++++ DATA UNDER STUDY

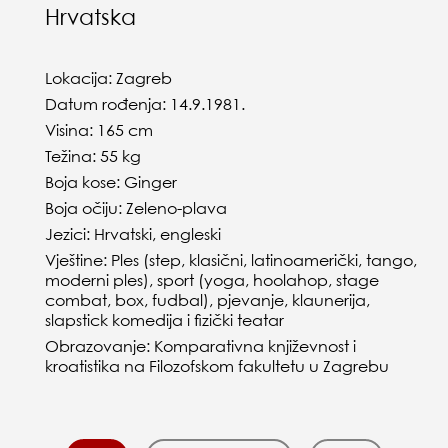
Hrvatska
Lokacija: Zagreb
Datum rođenja: 14.9.1981.
Visina: 165 cm
Težina: 55 kg
Boja kose: Ginger
Boja očiju: Zeleno-plava
Jezici: Hrvatski, engleski
Vještine: Ples (step, klasični, latinoamerički, tango,
moderni ples), sport (yoga, hoolahop, stage
combat, box, fudbal), pjevanje, klaunerija,
slapstick komedija i fizički teatar
Obrazovanje: Komparativna književnost i
kroatistika na Filozofskom fakultetu u Zagrebu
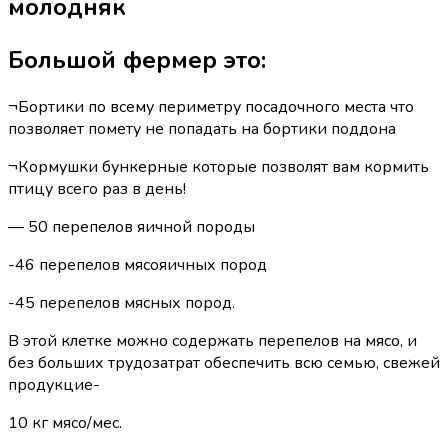
молодняк
Большой фермер это:
¬Бортики по всему периметру посадочного места что
позволяет помету не попадать на бортики поддона
¬Кормушки бункерные которые позволят вам кормить
птицу всего раз в день!
— 50 перепелов яичной породы
-46 перепелов мясояичных пород
-45 перепелов мясных пород.
В этой клетке можно содержать перепелов на мясо, и
без больших трудозатрат обеспечить всю семью, свежей
продукцие-
10 кг мясо/мес.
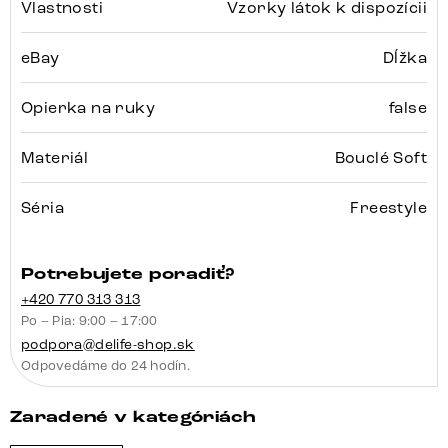
Vlastnosti
Vzorky látok k dispozícii
eBay
Dĺžka
Opierka na ruky
false
Materiál
Bouclé Soft
Séria
Freestyle
Potrebujete poradiť?
+420 770 313 313
Po – Pia: 9:00 – 17:00
podpora@delife-shop.sk
Odpovedáme do 24 hodín.
Zaradené v kategóriách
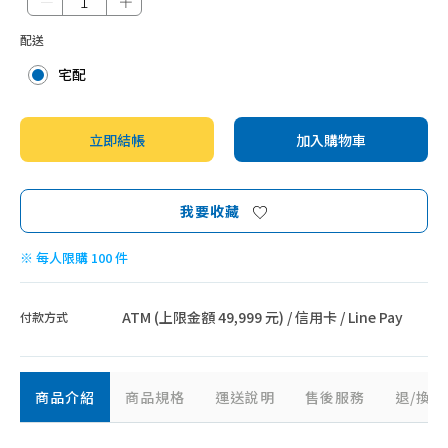
－
＋
配送
宅配
立即結帳
加入購物車
我要收藏
※ 每人限購 100 件
ATM (上限金額 49,999 元) / 信用卡 / Line Pay
付款方式
商品介紹
商品規格
運送說明
售後服務
退/換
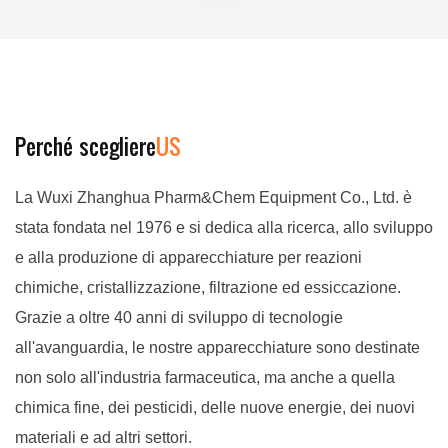
Perché scegliere
US
La Wuxi Zhanghua Pharm&Chem Equipment Co., Ltd. è
stata fondata nel 1976 e si dedica alla ricerca, allo sviluppo
e alla produzione di apparecchiature per reazioni
chimiche, cristallizzazione, filtrazione ed essiccazione.
Grazie a oltre 40 anni di sviluppo di tecnologie
all'avanguardia, le nostre apparecchiature sono destinate
non solo all'industria farmaceutica, ma anche a quella
chimica fine, dei pesticidi, delle nuove energie, dei nuovi
materiali e ad altri settori.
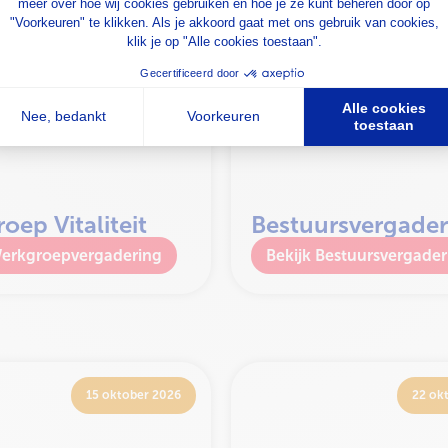
oep Vitaliteit
Bestuursvergader
erkgroepvergadering
Bestuursvergader
15 oktober 2026
22 ok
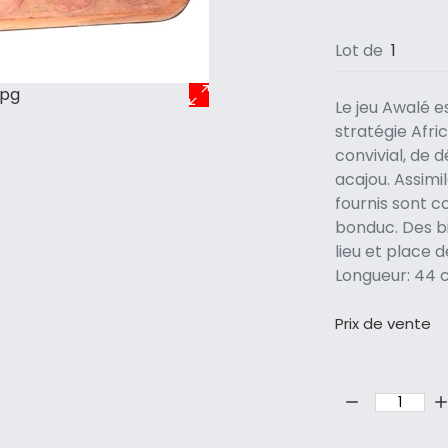
Lot de
1
jpg
Le jeu Awalé e
stratégie Afri
convivial, de 
acajou. Assimi
fournis sont c
bonduc. Des bil
lieu et place 
Longueur: 44 
Prix ​​de vente
Quantité:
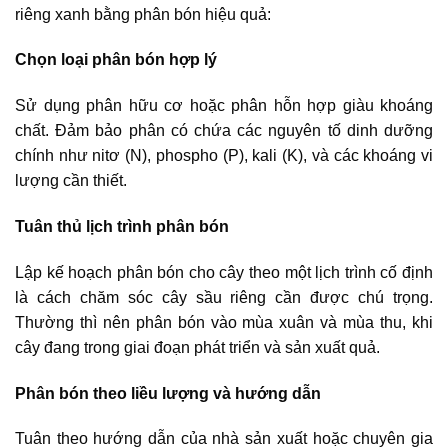
riêng xanh bằng phân bón hiệu quả:
Chọn loại phân bón hợp lý
Sử dụng phân hữu cơ hoặc phân hỗn hợp giàu khoáng
chất. Đảm bảo phân có chứa các nguyên tố dinh dưỡng
chính như nitơ (N), phospho (P), kali (K), và các khoáng vi
lượng cần thiết.
Tuân thủ lịch trình phân bón
Lập kế hoạch phân bón cho cây theo một lịch trình cố định
là cách chăm sóc cây sầu riêng cần được chú trọng.
Thường thì nên phân bón vào mùa xuân và mùa thu, khi
cây đang trong giai đoạn phát triển và sản xuất quả.
Phân bón theo liều lượng và hướng dẫn
Tuân theo hướng dẫn của nhà sản xuất hoặc chuyên gia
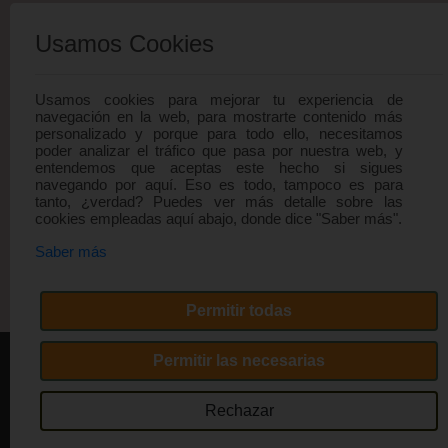
Usamos Cookies
Usamos cookies para mejorar tu experiencia de
navegación en la web, para mostrarte contenido más
personalizado y porque para todo ello, necesitamos
poder analizar el tráfico que pasa por nuestra web, y
entendemos que aceptas este hecho si sigues
navegando por aquí. Eso es todo, tampoco es para
tanto, ¿verdad? Puedes ver más detalle sobre las
cookies empleadas aquí abajo, donde dice "Saber más".
Saber más
Permitir todas
Permitir las necesarias
CÓMO COMPRAR
Rechazar
TÉRMINOS Y CONDICIONES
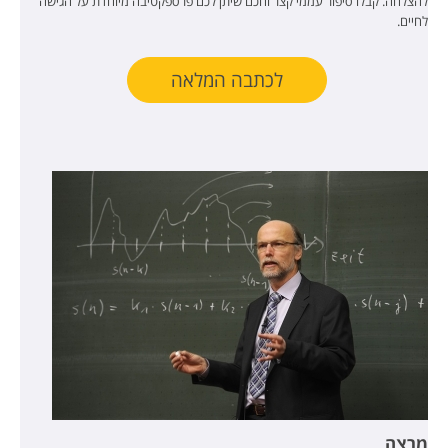
להצלחה. קבלו סיפור עממי קצר וחכם שיתן לכם פרספקטיבה מיוחדת על הגישה
לחיים.
לכתבה המלאה
מרצה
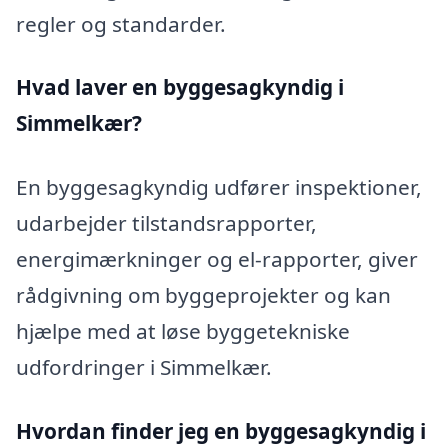
regler og standarder.
Hvad laver en byggesagkyndig i
Simmelkær?
En byggesagkyndig udfører inspektioner,
udarbejder tilstandsrapporter,
energimærkninger og el-rapporter, giver
rådgivning om byggeprojekter og kan
hjælpe med at løse byggetekniske
udfordringer i Simmelkær.
Hvordan finder jeg en byggesagkyndig i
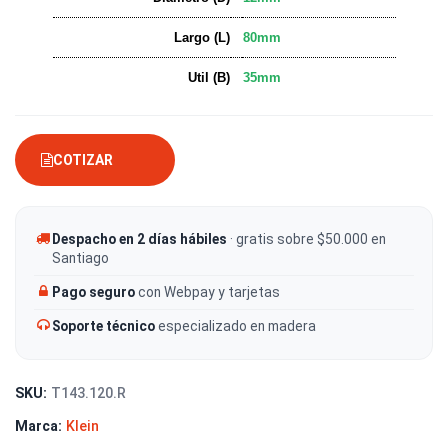
Largo (L)
80mm
Util (B)
35mm
COTIZAR
Despacho en 2 días hábiles
· gratis sobre $50.000 en
Santiago
Pago seguro
con Webpay y tarjetas
Soporte técnico
especializado en madera
SKU:
T143.120.R
Marca:
Klein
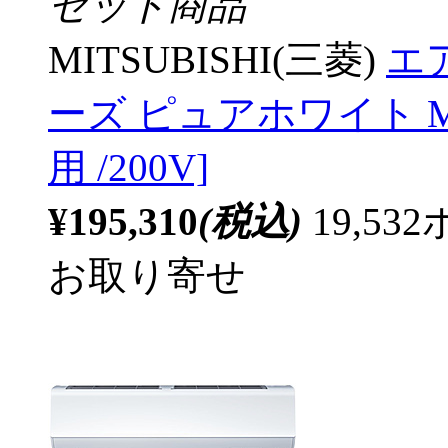
セット商品
MITSUBISHI(三菱)
エア
ーズ ピュアホワイト MSZ
用 /200V]
¥195,310
(税込)
19,5
お取り寄せ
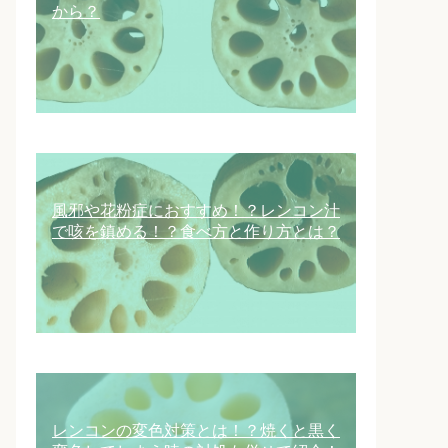
から？
風邪や花粉症におすすめ！？レンコン汁
で咳を鎮める！？食べ方と作り方とは？
レンコンの変色対策とは！？焼くと黒く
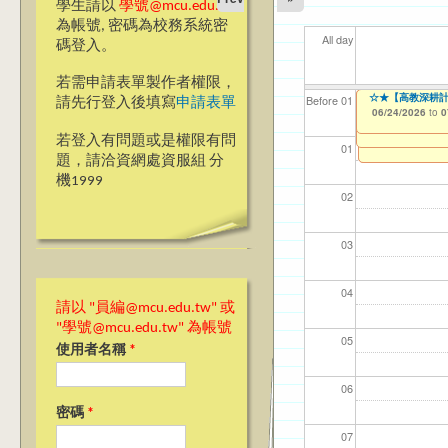
學生請以
學號@mcu.edu.tw
為帳號, 密碼為校務系統密
All day
碼登入。
若需申請表單製作者權限，
【教學暨學習資源中心
☆★【高教深耕計
【資網處】efor
【財務處】工讀
【財務處】漏打
11
11
【學
商品
教務
Before 01
請先行登入後填寫
申請表單
Application Form
整合系統～表單製
錄
06/24/2026
11/12/2021
04/1
02/0
07/1
11/0
11/0
to
to
0
06/23/2026
07/31/2027
to
0
03/27/2013
11/15/2021
to
to
若登入有問題或是權限有問
12/31/2027
07/31/2027
01
題，請洽資網處資服組 分
機1999
02
03
04
請以 "員編@mcu.edu.tw" 或
"學號@mcu.edu.tw" 為帳號
05
使用者名稱
*
06
密碼
*
07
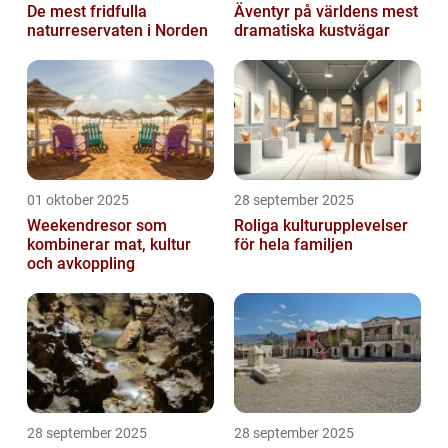
De mest fridfulla
Äventyr på världens mest
naturreservaten i Norden
dramatiska kustvägar
01 oktober 2025
28 september 2025
Weekendresor som
Roliga kulturupplevelser
kombinerar mat, kultur
för hela familjen
och avkoppling
28 september 2025
28 september 2025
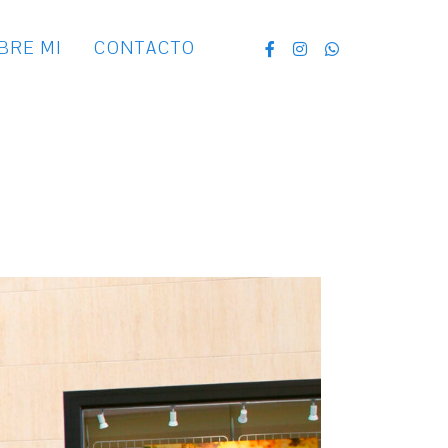
BRE MI
CONTACTO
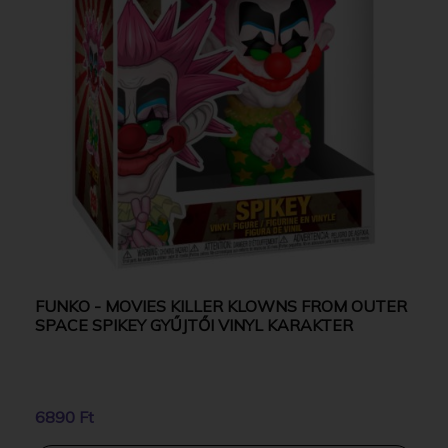
FUNKO - MOVIES KILLER KLOWNS FROM OUTER
SPACE SPIKEY GYŰJTŐI VINYL KARAKTER
6890 Ft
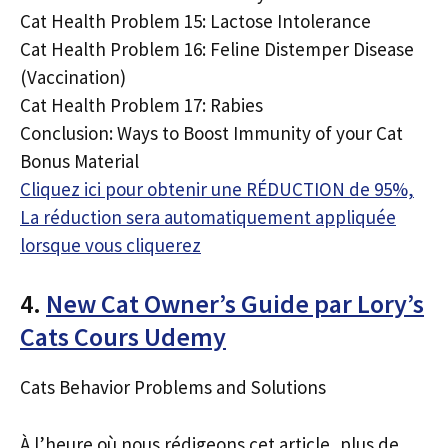
Cat Health Problem 15: Lactose Intolerance
Cat Health Problem 16: Feline Distemper Disease
(Vaccination)
Cat Health Problem 17: Rabies
Conclusion: Ways to Boost Immunity of your Cat
Bonus Material
Cliquez ici pour obtenir une RÉDUCTION de 95%,
La réduction sera automatiquement appliquée
lorsque vous cliquerez
4.
New Cat Owner’s Guide par Lory’s
Cats Cours Udemy
Cats Behavior Problems and Solutions
À l’heure où nous rédigeons cet article, plus de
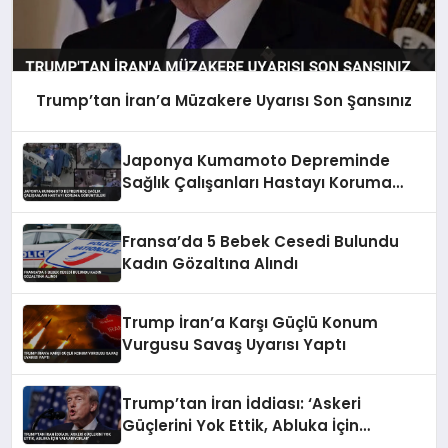
Trump’tan İran’a Müzakere Uyarısı Son Şansınız
Japonya Kumamoto Depreminde
Sağlık Çalışanları Hastayı Koruma
Görüntüleri
Fransa’da 5 Bebek Cesedi Bulundu
Kadın Gözaltına Alındı
Trump İran’a Karşı Güçlü Konum
Vurgusu Savaş Uyarısı Yaptı
Trump’tan İran İddiası: ‘Askeri
Güçlerini Yok Ettik, Abluka İçin
Yalvarıyorlar’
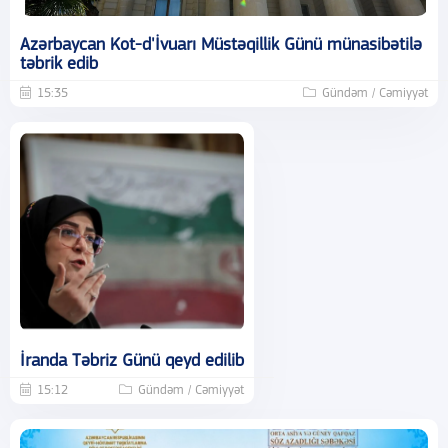
Azərbaycan Kot-d'İvuarı Müstəqillik Günü münasibətilə
təbrik edib
15:35
Gündəm / Cəmiyyət
İranda Təbriz Günü qeyd edilib
15:12
Gündəm / Cəmiyyət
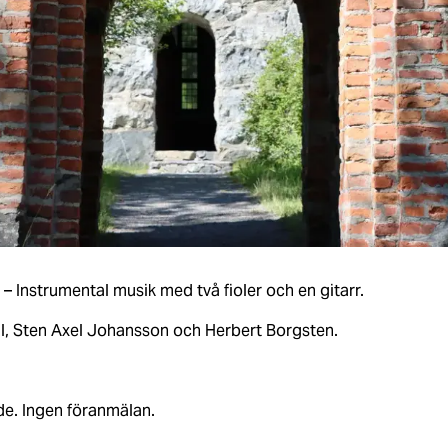
 – Instrumental musik med två fioler och en gitarr.
ll, Sten Axel Johansson och Herbert Borgsten.
äde. Ingen föranmälan.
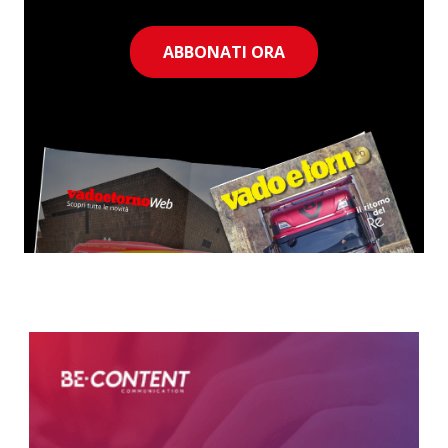
ABBONATI ORA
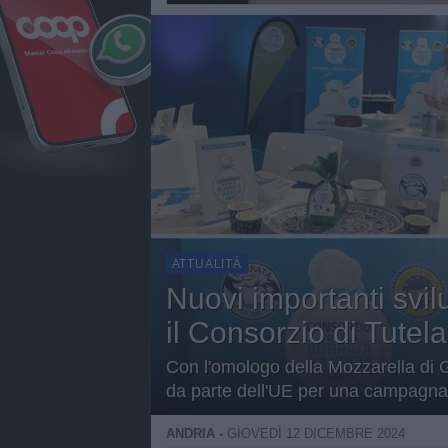
ATTUALITÀ
Nuovi importanti svil
il Consorzio di Tutel
Con l'omologo della Mozzarella di G
da parte dell'UE per una campagna
ANDRIA -
GIOVEDÌ 12 DICEMBRE 2024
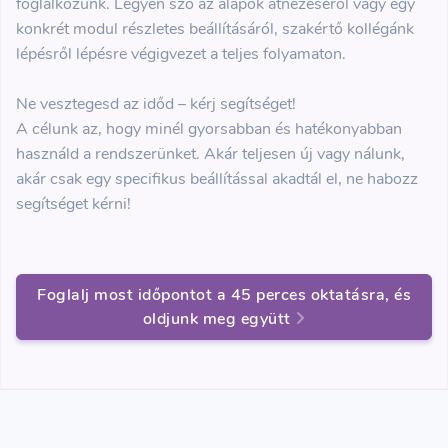
foglalkozunk. Legyen szó az alapok átnézéséről vagy egy
konkrét modul részletes beállításáról, szakértő kollégánk
lépésről lépésre végigvezet a teljes folyamaton.
Ne vesztegesd az időd – kérj segítséget!
A célunk az, hogy minél gyorsabban és hatékonyabban
használd a rendszerünket. Akár teljesen új vagy nálunk,
akár csak egy specifikus beállítással akadtál el, ne habozz
segítséget kérni!
Foglalj most időpontot a 45 perces oktatásra, és
oldjunk meg együtt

++++++++

* TASK DIRECTIONS
Copy nothing but the lines from the top of the data down to the line containing "stata fondata nel", and leave the pictures out.

* EXPECTED ANSWER
Hrvatska
Lokacija: Zagreb
Datum rođenja: 14.9.1981.
Visina: 165 cm
Težina: 55 kg
Boja kose: Ginger
Boja očiju: Zeleno-plava
Jezici: Hrvatski, engleski
Vještine: Ples (step, klasični, latinoamerički, tango,
moderni ples), sport (yoga, hoolahop, stage
combat, box, fudbal), pjevanje, klaunerija,
slapstick komedija i fizički teatar
Obrazovanje: Komparativna književnost i
kroatistika na Filozofskom fakultetu u Zagrebu
молодняк
Большой фермер это:
¬Бортики по всему периметру посадочного места что
позволяет помету не попадать на бортики поддона
¬Кормушки бункерные которые позволят вам кормить
птицу всего раз в день!
— 50 перепелов яичной породы
-46 перепелов мясояичных пород
-45 перепелов мясных пород.
В этой клетке можно содержать перепелов на мясо, и
без больших трудозатрат обеспечить всю семью, свежей
продукцие-
10 кг мясо/мес.
Vlastnosti
Vzorky látok k dispozícii
eBay
Dĺžka
Opierka na ruky
false
Materiál
Bouclé Soft
Séria
Freestyle
Potrebujete poradiť?
+420 770 313 313
Po – Pia: 9:00 – 17:00
podpora@delife-shop.sk
Odpovedáme do 24 hodín.
Zaradené v kategóriách
－
＋
配送
宅配
立即結帳
加入購物車
我要收藏
※ 每人限購 100 件
ATM (上限金額 49,999 元) / 信用卡 / Line Pay
付款方式
商品介紹
商品規格
運送說明
售後服務
退/換
Perché scegliere
US
La Wuxi Zhanghua Pharm&Chem Equipment Co., Ltd. è
stata fondata nel 1976 e si dedica alla ricerca, allo sviluppo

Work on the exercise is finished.